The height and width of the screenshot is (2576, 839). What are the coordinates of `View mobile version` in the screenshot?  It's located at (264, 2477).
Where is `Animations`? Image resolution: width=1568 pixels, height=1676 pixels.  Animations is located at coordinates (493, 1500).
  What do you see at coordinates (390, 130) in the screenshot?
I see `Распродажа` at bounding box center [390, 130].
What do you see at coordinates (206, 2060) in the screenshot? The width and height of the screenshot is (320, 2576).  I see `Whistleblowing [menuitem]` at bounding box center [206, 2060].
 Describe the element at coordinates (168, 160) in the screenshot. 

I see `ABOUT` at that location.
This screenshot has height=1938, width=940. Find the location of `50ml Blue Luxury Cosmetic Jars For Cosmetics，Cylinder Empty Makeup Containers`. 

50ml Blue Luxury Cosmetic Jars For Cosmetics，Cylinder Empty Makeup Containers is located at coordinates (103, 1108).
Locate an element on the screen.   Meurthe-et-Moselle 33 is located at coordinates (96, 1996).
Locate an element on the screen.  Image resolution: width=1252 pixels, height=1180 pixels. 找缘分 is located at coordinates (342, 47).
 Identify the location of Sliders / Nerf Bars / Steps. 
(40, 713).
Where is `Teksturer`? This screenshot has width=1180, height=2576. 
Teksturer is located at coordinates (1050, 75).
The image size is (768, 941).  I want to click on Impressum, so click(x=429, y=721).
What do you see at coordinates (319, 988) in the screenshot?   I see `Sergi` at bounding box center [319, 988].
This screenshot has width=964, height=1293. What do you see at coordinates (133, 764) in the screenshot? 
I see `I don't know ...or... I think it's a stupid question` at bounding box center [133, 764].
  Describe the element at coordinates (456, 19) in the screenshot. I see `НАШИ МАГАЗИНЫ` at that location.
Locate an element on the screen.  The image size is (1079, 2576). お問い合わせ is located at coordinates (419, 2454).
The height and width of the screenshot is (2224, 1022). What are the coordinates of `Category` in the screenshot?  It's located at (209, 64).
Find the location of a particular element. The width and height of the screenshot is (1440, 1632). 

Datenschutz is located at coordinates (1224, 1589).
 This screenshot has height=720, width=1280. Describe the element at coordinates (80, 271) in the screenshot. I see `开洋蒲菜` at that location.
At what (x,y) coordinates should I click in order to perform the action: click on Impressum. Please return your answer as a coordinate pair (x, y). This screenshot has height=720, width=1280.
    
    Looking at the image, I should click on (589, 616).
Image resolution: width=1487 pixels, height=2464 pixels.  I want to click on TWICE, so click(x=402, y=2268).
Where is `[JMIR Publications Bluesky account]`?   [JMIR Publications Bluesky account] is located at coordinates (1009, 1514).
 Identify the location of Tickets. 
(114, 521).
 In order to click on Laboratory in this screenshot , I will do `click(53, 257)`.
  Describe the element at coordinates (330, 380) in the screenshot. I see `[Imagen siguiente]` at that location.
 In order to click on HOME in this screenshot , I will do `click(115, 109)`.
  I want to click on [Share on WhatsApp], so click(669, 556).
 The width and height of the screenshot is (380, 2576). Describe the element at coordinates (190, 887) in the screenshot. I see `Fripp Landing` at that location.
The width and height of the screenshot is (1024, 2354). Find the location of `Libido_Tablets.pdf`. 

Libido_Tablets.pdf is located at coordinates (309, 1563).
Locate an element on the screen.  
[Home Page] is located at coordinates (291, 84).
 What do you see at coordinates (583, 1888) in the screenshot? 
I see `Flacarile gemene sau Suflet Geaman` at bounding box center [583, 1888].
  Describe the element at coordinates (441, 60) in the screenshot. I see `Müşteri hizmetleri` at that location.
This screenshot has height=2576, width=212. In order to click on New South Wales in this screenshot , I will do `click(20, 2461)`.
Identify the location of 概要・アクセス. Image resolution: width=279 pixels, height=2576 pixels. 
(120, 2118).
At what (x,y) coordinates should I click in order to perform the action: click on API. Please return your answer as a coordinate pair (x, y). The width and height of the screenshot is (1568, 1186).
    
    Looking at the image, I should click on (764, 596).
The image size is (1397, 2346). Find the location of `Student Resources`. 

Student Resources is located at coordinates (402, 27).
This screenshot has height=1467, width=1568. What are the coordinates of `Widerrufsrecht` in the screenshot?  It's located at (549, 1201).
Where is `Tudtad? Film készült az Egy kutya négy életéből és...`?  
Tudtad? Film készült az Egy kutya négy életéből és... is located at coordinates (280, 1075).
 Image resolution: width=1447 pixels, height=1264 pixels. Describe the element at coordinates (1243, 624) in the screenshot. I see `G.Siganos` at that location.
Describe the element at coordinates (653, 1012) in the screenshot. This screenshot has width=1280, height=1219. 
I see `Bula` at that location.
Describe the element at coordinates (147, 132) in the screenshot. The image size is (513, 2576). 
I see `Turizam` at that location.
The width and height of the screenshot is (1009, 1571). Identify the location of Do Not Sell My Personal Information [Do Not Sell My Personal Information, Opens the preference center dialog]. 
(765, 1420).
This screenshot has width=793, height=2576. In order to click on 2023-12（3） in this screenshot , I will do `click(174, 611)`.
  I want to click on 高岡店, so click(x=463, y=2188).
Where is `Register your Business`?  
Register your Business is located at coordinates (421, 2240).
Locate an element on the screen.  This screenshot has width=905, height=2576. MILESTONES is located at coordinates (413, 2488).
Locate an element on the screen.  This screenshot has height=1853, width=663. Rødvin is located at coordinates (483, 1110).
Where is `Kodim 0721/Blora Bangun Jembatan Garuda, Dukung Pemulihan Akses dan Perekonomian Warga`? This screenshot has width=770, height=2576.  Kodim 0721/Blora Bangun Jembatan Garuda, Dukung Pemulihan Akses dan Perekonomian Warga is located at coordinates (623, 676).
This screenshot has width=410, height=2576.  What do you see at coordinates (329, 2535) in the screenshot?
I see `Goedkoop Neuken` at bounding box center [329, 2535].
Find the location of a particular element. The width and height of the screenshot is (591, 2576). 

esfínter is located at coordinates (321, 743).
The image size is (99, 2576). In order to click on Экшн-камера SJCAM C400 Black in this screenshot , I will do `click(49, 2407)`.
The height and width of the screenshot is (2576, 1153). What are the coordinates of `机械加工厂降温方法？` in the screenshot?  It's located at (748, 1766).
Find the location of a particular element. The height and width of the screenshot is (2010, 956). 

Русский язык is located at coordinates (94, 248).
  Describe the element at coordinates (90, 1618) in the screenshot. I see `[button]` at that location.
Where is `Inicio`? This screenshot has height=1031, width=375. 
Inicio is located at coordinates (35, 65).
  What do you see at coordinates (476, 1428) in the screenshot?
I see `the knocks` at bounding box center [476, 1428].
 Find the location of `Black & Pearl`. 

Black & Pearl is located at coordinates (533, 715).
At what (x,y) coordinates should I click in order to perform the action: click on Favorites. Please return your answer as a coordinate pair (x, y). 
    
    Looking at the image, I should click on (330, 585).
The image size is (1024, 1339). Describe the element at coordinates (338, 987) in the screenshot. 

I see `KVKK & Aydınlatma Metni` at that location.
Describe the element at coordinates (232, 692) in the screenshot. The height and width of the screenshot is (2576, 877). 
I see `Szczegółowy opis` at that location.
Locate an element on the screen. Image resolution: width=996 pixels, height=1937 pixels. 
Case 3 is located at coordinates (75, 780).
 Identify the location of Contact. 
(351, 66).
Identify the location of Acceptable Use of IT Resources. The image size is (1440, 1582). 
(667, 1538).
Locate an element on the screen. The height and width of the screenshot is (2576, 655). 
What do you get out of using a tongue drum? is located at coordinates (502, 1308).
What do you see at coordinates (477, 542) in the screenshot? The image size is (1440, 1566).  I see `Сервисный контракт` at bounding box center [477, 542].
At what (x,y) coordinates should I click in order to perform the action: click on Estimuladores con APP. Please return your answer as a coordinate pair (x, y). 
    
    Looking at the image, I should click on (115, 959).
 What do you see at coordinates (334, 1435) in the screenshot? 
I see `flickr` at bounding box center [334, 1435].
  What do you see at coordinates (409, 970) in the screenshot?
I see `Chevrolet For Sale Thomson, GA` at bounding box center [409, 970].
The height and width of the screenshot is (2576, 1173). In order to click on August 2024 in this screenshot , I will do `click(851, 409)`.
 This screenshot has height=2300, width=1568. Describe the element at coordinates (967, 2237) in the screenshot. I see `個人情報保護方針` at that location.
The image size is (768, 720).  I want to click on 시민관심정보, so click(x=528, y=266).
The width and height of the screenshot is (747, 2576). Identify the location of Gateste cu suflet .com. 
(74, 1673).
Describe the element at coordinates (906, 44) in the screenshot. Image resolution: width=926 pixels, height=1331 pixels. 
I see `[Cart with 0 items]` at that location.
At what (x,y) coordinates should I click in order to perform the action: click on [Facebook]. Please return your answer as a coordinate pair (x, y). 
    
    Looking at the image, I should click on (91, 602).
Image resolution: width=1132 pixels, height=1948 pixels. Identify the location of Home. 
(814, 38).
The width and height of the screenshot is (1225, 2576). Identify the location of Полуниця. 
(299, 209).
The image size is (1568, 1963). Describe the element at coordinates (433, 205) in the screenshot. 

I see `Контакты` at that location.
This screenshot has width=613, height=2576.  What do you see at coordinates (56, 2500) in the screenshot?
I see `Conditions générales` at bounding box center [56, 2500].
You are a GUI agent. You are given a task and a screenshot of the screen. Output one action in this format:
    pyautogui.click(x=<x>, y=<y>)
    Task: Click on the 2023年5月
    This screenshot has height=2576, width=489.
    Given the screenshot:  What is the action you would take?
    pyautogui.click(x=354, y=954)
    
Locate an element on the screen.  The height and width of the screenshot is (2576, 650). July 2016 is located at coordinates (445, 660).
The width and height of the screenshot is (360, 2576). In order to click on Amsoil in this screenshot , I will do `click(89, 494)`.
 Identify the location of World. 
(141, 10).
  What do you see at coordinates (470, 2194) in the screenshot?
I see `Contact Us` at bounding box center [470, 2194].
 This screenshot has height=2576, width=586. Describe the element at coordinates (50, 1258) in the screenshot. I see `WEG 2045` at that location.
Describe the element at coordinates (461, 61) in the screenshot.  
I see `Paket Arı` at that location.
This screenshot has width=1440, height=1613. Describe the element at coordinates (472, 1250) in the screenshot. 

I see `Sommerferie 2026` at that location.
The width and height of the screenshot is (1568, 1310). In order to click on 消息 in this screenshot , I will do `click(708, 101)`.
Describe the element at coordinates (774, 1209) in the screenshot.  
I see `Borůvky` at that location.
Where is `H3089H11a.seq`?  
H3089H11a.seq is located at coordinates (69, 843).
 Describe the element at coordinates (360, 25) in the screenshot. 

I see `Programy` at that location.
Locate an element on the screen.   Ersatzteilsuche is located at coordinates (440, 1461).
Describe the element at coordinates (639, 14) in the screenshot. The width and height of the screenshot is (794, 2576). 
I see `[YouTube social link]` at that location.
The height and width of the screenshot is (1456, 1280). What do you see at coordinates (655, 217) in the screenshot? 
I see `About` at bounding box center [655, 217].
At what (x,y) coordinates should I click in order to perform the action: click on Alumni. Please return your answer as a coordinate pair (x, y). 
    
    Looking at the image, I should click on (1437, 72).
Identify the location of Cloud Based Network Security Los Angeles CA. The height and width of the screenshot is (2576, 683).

——————————

• **Aim of the task**: Exact duplication is required for the lines above, from the line that contains "is (1568, 1186)." to the line that contains "This screenshot has height=1467, width=1568.", inclusive; omit all others.

• **Reply to the task**:
At what (x,y) coordinates should I click in order to perform the action: click on API. Please return your answer as a coordinate pair (x, y). The width and height of the screenshot is (1568, 1186).
    
    Looking at the image, I should click on (764, 596).
The image size is (1397, 2346). Find the location of `Student Resources`. 

Student Resources is located at coordinates (402, 27).
This screenshot has height=1467, width=1568. What are the coordinates of `Widerrufsrecht` in the screenshot?  It's located at (549, 1201).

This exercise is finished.